L’éditeur Testament ressort des limbes une pièce tout à fait extraordinaire: Rudolf Kempe dirigeant le Ring à Covent Garden, dans une distribution de rêve. Le chef est un wagnérien de premier ordre, ayant oeuvré à Bayreuth entre 1960 et 1967, appelé par les Wagner, alors qu’il s’était précédemment vu proposer le poste de directeur musical de Covent Garden. Ce document est d’un intérêt de tout premier ordre, parce qu’il propose de découvrir un Ring de haut vol, qui, selon la presse de l’époque, renouait avec la qualité d’avant-guerre.
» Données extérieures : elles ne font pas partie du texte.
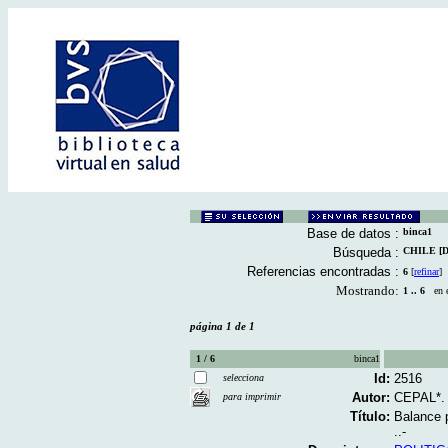
Base de datos :
binca1
Búsqueda :
CHILE [De
Referencias encontradas :
6
[
refinar
]
Mostrando:
1 .. 6
en el
página 1 de 1
1 / 6
binca1
Id:
2516
selecciona
Autor:
CEPAL*.
para imprimir
Título:
Balance p
..-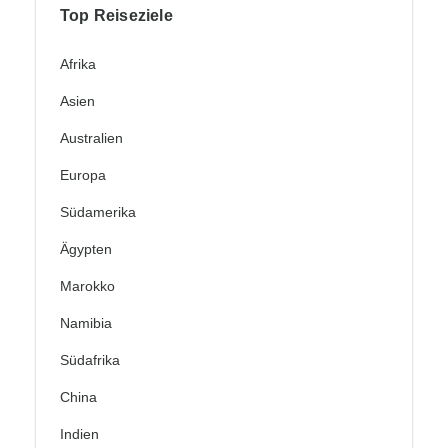
Top Reiseziele
Afrika
Asien
Australien
Europa
Südamerika
Ägypten
Marokko
Namibia
Südafrika
China
Indien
Comment parler de la maîtrise de Kempe? Toujours infiniment soucieux de précision (il se plaignit à la fin de sa carrière du manque de nuances dans l’orchestre de Bayreuth), il propose ici une des directions les plus fines et les plus nuancées qui soient. L’orchestre de Covent Garden est d’une exactitude et d’une justesse (mis à part quelques couacs incompréhensibles, au vu du bilan général) qui surpasse bien des enregistrements contemporains. On redécouvre presque le Ring, tant la mesure du chef, son respect de l’oeuvre, sa lecture transforment la tétralogie, et en font ressortir des couleurs insoupçonnées. Froide mesure? Au contraire, c’est ce souci du détail qui lui permet de libérer sa direction pour des inflexions et dynamiques sublimes: successivement mordant, puis méditatif, incisif, puis voluptueux, éclatant, puis sombre et terrifiant, Kempe opère dans la fosse à la fois comme un chef symphonique et comme un dramaturge, proposant parmi les plus beaux coups de théâtre jamais entendus, parce que capable de cette extrême retenue qui rend le tout si contrasté.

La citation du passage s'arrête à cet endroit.